Requirement: Set down the line that has "La ausencia de" and each line beneath it, through the last line of the entries, exactly and with no others.

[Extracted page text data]
%%
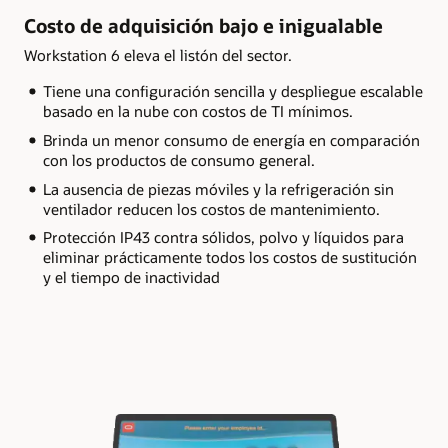
Costo de adquisición bajo e inigualable
Workstation 6 eleva el listón del sector.
Tiene una configuración sencilla y despliegue escalable
basado en la nube con costos de TI mínimos.
Brinda un menor consumo de energía en comparación
con los productos de consumo general.
La ausencia de piezas móviles y la refrigeración sin
ventilador reducen los costos de mantenimiento.
Protección IP43 contra sólidos, polvo y líquidos para
eliminar prácticamente todos los costos de sustitución
y el tiempo de inactividad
%%
Written solution:
La ausencia de piezas móviles y la refrigeración sin
ventilador reducen los costos de mantenimiento.
Protección IP43 contra sólidos, polvo y líquidos para
eliminar prácticamente todos los costos de sustitución
y el tiempo de inactividad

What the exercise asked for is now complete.